What to produce: Tally every line in the entries below that holds "zoom", then give only the total.

Stored data:
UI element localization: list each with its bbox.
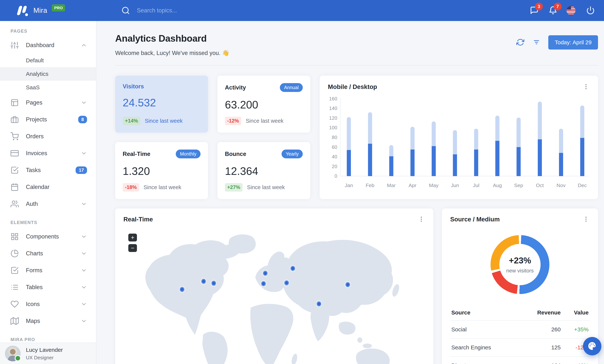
stat-footer: +27%Since last week <box>225 183 303 192</box>
svg-text:Jun: Jun <box>451 183 459 188</box>
sidebar-subitem-saas[interactable]: SaaS <box>0 81 96 94</box>
sidebar-item-tasks[interactable]: Tasks17 <box>0 162 96 179</box>
theme-palette-button[interactable] <box>583 337 601 355</box>
brand[interactable]: Mira PRO <box>0 4 65 17</box>
sidebar-item-label: Forms <box>26 267 42 274</box>
sidebar-item-maps[interactable]: Maps <box>0 313 96 329</box>
map-marker[interactable] <box>283 279 290 286</box>
main-content: Analytics Dashboard Welcome back, Lucy! … <box>96 21 604 364</box>
bar-desktop-nov <box>559 129 563 153</box>
stat-card-head: ActivityAnnual <box>225 83 303 92</box>
sidebar-item-icons[interactable]: Icons <box>0 296 96 313</box>
bell-icon <box>549 13 557 15</box>
source-cell: Direct <box>450 356 519 364</box>
map-marker[interactable] <box>200 278 207 285</box>
map-zoom-out-button[interactable]: − <box>128 244 137 252</box>
header-divider <box>115 65 598 65</box>
map-menu-button[interactable] <box>417 216 425 223</box>
stat-card-real-time: Real-TimeMonthly1.320-18%Since last week <box>115 142 208 199</box>
sidebar-item-auth[interactable]: Auth <box>0 196 96 213</box>
bar-mobile-apr <box>410 150 415 176</box>
header-actions: Today: April 29 <box>516 35 598 50</box>
list-icon <box>11 283 19 291</box>
stat-period-badge[interactable]: Monthly <box>176 150 201 158</box>
avatar <box>5 346 21 361</box>
us-flag-icon <box>566 6 576 15</box>
sidebar-item-projects[interactable]: Projects8 <box>0 111 96 128</box>
sidebar-item-charts[interactable]: Charts <box>0 245 96 262</box>
chevron-up-icon <box>81 42 87 48</box>
sidebar-subitem-default[interactable]: Default <box>0 54 96 67</box>
messages-button[interactable]: 3 <box>529 5 540 16</box>
language-button[interactable] <box>566 5 577 16</box>
map-landmass <box>145 234 401 364</box>
stat-card-activity: ActivityAnnual63.200-12%Since last week <box>217 75 310 133</box>
chevron-down-icon <box>81 267 87 274</box>
bar-desktop-sep <box>516 118 521 147</box>
sidebar-item-calendar[interactable]: Calendar <box>0 179 96 196</box>
bar-desktop-dec <box>580 105 584 138</box>
bar-desktop-may <box>432 121 436 146</box>
search <box>121 6 264 15</box>
sidebar-item-pages[interactable]: Pages <box>0 94 96 111</box>
svg-text:Jan: Jan <box>345 183 353 188</box>
mobile-desktop-card: Mobile / Desktop 020406080100120140160Ja… <box>320 75 598 199</box>
filter-button[interactable] <box>532 38 541 47</box>
calendar-icon <box>11 183 19 191</box>
sidebar-item-components[interactable]: Components <box>0 228 96 245</box>
source-medium-card: Source / Medium +23% new visitors Source… <box>442 208 598 364</box>
stat-card-bounce: BounceYearly12.364+27%Since last week <box>217 142 310 199</box>
source-menu-button[interactable] <box>582 216 590 223</box>
refresh-button[interactable] <box>516 38 525 47</box>
stat-card-head: Real-TimeMonthly <box>123 150 201 158</box>
bar-desktop-apr <box>410 127 415 150</box>
sidebar: PAGESDashboardDefaultAnalyticsSaaSPagesP… <box>0 21 96 364</box>
svg-text:Feb: Feb <box>366 183 374 188</box>
palette-icon <box>588 341 597 351</box>
search-input[interactable] <box>136 7 250 14</box>
map-marker[interactable] <box>345 281 351 288</box>
stat-period-badge[interactable]: Yearly <box>282 150 303 158</box>
sidebar-item-forms[interactable]: Forms <box>0 262 96 279</box>
svg-text:Apr: Apr <box>409 183 416 188</box>
sidebar-item-orders[interactable]: Orders <box>0 128 96 145</box>
sidebar-item-dashboard[interactable]: Dashboard <box>0 37 96 54</box>
source-medium-title: Source / Medium <box>450 216 500 223</box>
sidebar-item-invoices[interactable]: Invoices <box>0 145 96 162</box>
value-cell: +35% <box>562 320 590 339</box>
online-status-dot <box>15 355 21 361</box>
value-cell: +46% <box>562 356 590 364</box>
chart-menu-button[interactable] <box>582 83 590 91</box>
heart-icon <box>11 300 19 308</box>
stat-footer: +14%Since last week <box>123 117 201 125</box>
donut-center-label: new visitors <box>506 268 534 274</box>
map-zoom-in-button[interactable]: + <box>128 234 137 241</box>
stat-card-head: Visitors <box>123 83 201 90</box>
stat-title: Bounce <box>225 151 246 157</box>
world-map[interactable] <box>124 227 425 364</box>
stat-footer: -12%Since last week <box>225 117 303 125</box>
sidebar-subitem-analytics[interactable]: Analytics <box>0 67 96 81</box>
sidebar-item-tables[interactable]: Tables <box>0 279 96 296</box>
map-marker[interactable] <box>289 265 296 272</box>
map-marker[interactable] <box>316 301 322 307</box>
map-marker[interactable] <box>262 270 268 277</box>
notifications-button[interactable]: 7 <box>548 5 558 16</box>
top-navbar: Mira PRO 3 7 <box>0 0 604 21</box>
signout-button[interactable] <box>585 5 596 16</box>
map-marker[interactable] <box>179 286 185 293</box>
stat-footer: -18%Since last week <box>123 183 201 192</box>
map-marker[interactable] <box>260 280 267 287</box>
today-button[interactable]: Today: April 29 <box>548 35 598 50</box>
bar-desktop-jul <box>474 129 478 150</box>
source-table-header: Source <box>450 305 519 320</box>
sidebar-item-label: Charts <box>26 250 43 257</box>
stat-period-badge[interactable]: Annual <box>280 83 303 92</box>
user-footer[interactable]: Lucy Lavender UX Designer <box>0 343 96 364</box>
donut-chart: +23% new visitors <box>491 235 549 294</box>
map-marker[interactable] <box>211 280 217 287</box>
sidebar-item-label: Components <box>26 233 59 240</box>
bar-mobile-feb <box>368 144 372 176</box>
mira-logo-icon <box>16 4 29 17</box>
stats-row: Visitors24.532+14%Since last weekActivit… <box>115 75 598 199</box>
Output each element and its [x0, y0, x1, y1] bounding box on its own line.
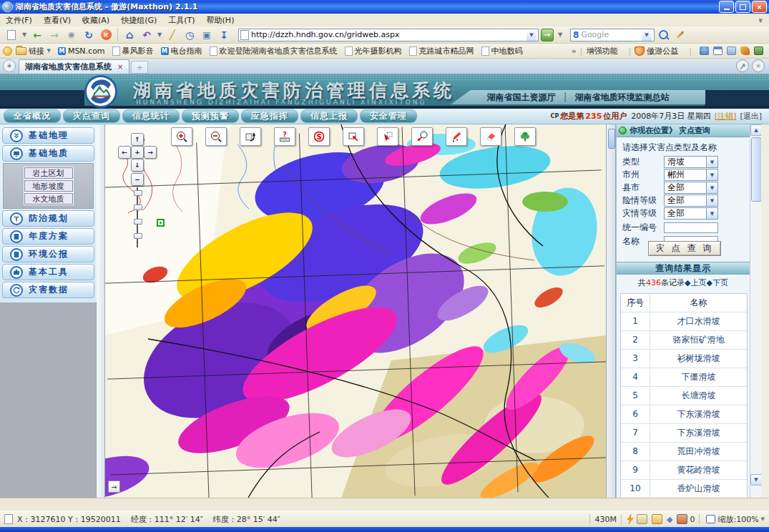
forward-icon[interactable]: →: [46, 27, 63, 42]
map-pan-left-button[interactable]: ←: [118, 146, 131, 159]
magic-wand-icon[interactable]: ╱: [164, 27, 181, 42]
window-layout-icon[interactable]: [713, 46, 723, 55]
map-measure-button[interactable]: ?: [274, 127, 295, 146]
map-zoom-slider[interactable]: [134, 187, 141, 247]
minimize-button[interactable]: [719, 1, 734, 13]
link-welcome-system[interactable]: 欢迎登陆湖南省地质灾害信息系统: [210, 46, 338, 56]
table-row[interactable]: 10香炉山滑坡: [621, 480, 747, 498]
submenu-hydrogeology[interactable]: 水文地质: [24, 193, 73, 205]
page-scrollbar[interactable]: ▲ ▼: [750, 124, 761, 498]
maxthon-charity-button[interactable]: 傲游公益: [635, 46, 678, 56]
link-zhongdi[interactable]: 中地数码: [481, 46, 523, 56]
map-pan-right-button[interactable]: →: [144, 146, 157, 159]
menu-view[interactable]: 查看(V): [38, 14, 77, 27]
link-radio[interactable]: M电台指南: [161, 46, 202, 56]
new-folder-icon[interactable]: [652, 514, 662, 524]
sidebar-item-environment-bulletin[interactable]: 环境公报: [2, 246, 94, 262]
prev-page-link[interactable]: ◆上页: [685, 278, 706, 287]
zoom-slider-handle[interactable]: [134, 190, 142, 196]
undo-icon[interactable]: ↶: [138, 27, 155, 42]
nav-tab-security[interactable]: 安全管理: [360, 109, 417, 123]
zoom-level[interactable]: 缩放:100%: [717, 514, 758, 525]
logout-link[interactable]: [注销]: [715, 111, 737, 122]
submenu-terrain-slope[interactable]: 地形坡度: [24, 180, 73, 192]
menu-tools[interactable]: 工具(T): [162, 14, 200, 27]
disaster-level-select[interactable]: 全部▼: [664, 207, 718, 220]
chevron-down-icon[interactable]: ▼: [706, 182, 717, 193]
dept-link-geo-monitoring[interactable]: 湖南省地质环境监测总站: [575, 92, 670, 104]
type-select[interactable]: 滑坡▼: [664, 156, 718, 168]
new-tab-button[interactable]: +: [131, 61, 148, 74]
highlight-pen-icon[interactable]: [672, 27, 689, 42]
download-icon[interactable]: ↧: [215, 27, 232, 42]
link-photo[interactable]: 光年摄影机构: [345, 46, 402, 56]
skin-icon[interactable]: [754, 46, 763, 55]
table-row[interactable]: 3衫树垅滑坡: [621, 350, 747, 368]
image-blocker-icon[interactable]: [677, 514, 687, 524]
link-pair-icon[interactable]: ▣: [198, 27, 215, 42]
undo-dropdown-icon[interactable]: ▼: [155, 27, 164, 42]
links-folder[interactable]: 链接 ▼: [16, 46, 51, 56]
nav-tab-province-overview[interactable]: 全省概况: [4, 109, 61, 123]
next-page-link[interactable]: ◆下页: [707, 278, 728, 287]
notes-icon[interactable]: [727, 46, 736, 55]
map-pan-button[interactable]: [240, 127, 261, 146]
search-icon[interactable]: [655, 27, 672, 42]
restore-button[interactable]: [735, 1, 750, 13]
sidebar-item-prevention-planning[interactable]: 防治规划: [2, 210, 94, 227]
nav-tab-forecast-warning[interactable]: 预测预警: [182, 109, 239, 123]
sidebar-map-splitter[interactable]: [97, 124, 105, 498]
search-dropdown-icon[interactable]: ▼: [642, 29, 652, 41]
sidebar-item-base-geography[interactable]: 基础地理: [2, 127, 94, 144]
filter-diamond-icon[interactable]: ◆: [667, 515, 672, 524]
table-row[interactable]: 2骆家恒矿滑地: [621, 331, 747, 350]
brush-icon[interactable]: [740, 46, 750, 55]
risk-level-select[interactable]: 全部▼: [664, 194, 718, 207]
page-frame-icon[interactable]: [706, 515, 715, 523]
map-zoom-in-button[interactable]: [171, 127, 192, 146]
nav-tab-disaster-query[interactable]: 灾点查询: [63, 109, 120, 123]
refresh-icon[interactable]: ↻: [80, 27, 97, 42]
address-dropdown-icon[interactable]: ▼: [526, 29, 537, 41]
map-center-button[interactable]: +: [131, 146, 144, 159]
table-row[interactable]: 5长塘滑坡: [621, 387, 747, 405]
map-clear-button[interactable]: S: [308, 127, 330, 146]
table-row[interactable]: 6下东溪滑坡: [621, 405, 747, 424]
map-panel-splitter[interactable]: [606, 124, 616, 498]
favorites-star-icon[interactable]: ★: [3, 59, 16, 72]
table-row[interactable]: 1才口水滑坡: [621, 312, 747, 331]
chevron-down-icon[interactable]: ▼: [706, 157, 717, 167]
dept-link-land-resources[interactable]: 湖南省国土资源厅: [486, 92, 555, 104]
map-pan-down-button[interactable]: ↓: [131, 159, 144, 172]
map-layer-tree-button[interactable]: [514, 127, 536, 146]
boost-lightning-icon[interactable]: [626, 514, 635, 524]
map-panel-expand-button[interactable]: →: [108, 481, 120, 493]
tab-list-close-icon[interactable]: ×: [752, 59, 765, 72]
table-row[interactable]: 9黄花岭滑坡: [621, 461, 747, 480]
sidebar-item-base-geology[interactable]: 基础地质: [2, 145, 94, 162]
county-select[interactable]: 全部▼: [664, 182, 718, 194]
map-viewport[interactable]: ? S ↑ ← + → ↓ − →: [105, 124, 606, 498]
nav-tab-statistics[interactable]: 信息统计: [122, 109, 180, 123]
chevron-down-icon[interactable]: ▼: [706, 195, 717, 206]
address-bar[interactable]: http://dzzh.hndh.gov.cn/gridweb.aspx ▼: [238, 29, 539, 41]
menu-overflow-chevron-icon[interactable]: »: [756, 17, 765, 22]
nav-tab-emergency[interactable]: 应急指挥: [241, 109, 298, 123]
go-dropdown-icon[interactable]: ▼: [556, 27, 564, 42]
uniform-code-input[interactable]: [664, 222, 718, 233]
map-zoom-out-button[interactable]: [205, 127, 227, 146]
scroll-down-icon[interactable]: ▼: [750, 474, 762, 486]
search-engine-name[interactable]: Google: [581, 30, 609, 39]
map-erase-button[interactable]: [480, 127, 501, 146]
menu-groups[interactable]: 快捷组(G): [115, 14, 162, 27]
search-box[interactable]: 8 Google ▼: [570, 29, 655, 41]
map-zoom-minus-button[interactable]: −: [131, 173, 144, 186]
chevron-down-icon[interactable]: ▼: [706, 169, 717, 180]
table-row[interactable]: 8荒田冲滑坡: [621, 443, 747, 461]
url-text[interactable]: http://dzzh.hndh.gov.cn/gridweb.aspx: [251, 30, 399, 39]
link-city[interactable]: 克路城市精品网: [409, 46, 474, 56]
scrollbar-thumb[interactable]: [751, 137, 762, 202]
nav-tab-report[interactable]: 信息上报: [300, 109, 358, 123]
close-button[interactable]: ×: [752, 1, 767, 13]
sidebar-item-annual-plan[interactable]: 年度方案: [2, 228, 94, 245]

Response box: 8